Exercise:
Would you filter the listing below so that only lines with the word "djelovanjem" remain?

Records for this exercise:

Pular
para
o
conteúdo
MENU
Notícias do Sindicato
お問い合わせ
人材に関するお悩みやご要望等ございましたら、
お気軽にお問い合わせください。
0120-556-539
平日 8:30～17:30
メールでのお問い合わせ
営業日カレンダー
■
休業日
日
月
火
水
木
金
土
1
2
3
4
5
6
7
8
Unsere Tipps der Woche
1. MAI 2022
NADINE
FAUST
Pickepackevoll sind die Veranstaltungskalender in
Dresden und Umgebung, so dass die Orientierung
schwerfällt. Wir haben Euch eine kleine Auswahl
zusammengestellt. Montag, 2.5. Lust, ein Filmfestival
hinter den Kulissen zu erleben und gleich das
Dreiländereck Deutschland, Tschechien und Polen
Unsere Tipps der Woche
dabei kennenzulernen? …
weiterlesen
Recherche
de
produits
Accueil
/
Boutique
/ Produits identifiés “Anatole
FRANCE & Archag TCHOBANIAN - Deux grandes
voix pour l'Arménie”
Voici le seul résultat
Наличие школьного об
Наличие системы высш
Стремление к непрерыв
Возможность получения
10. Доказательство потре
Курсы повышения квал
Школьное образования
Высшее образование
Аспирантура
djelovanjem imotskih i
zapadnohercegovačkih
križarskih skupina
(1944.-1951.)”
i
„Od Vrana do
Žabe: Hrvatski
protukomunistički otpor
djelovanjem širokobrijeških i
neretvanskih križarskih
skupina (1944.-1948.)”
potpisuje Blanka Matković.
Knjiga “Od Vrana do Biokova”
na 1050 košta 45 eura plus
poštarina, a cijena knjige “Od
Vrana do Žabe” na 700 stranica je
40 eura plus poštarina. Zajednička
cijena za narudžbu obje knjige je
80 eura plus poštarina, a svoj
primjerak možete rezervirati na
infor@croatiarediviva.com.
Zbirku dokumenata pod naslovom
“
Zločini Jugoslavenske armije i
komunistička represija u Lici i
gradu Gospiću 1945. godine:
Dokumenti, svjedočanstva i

Answer section:
djelovanjem imotskih i
djelovanjem širokobrijeških i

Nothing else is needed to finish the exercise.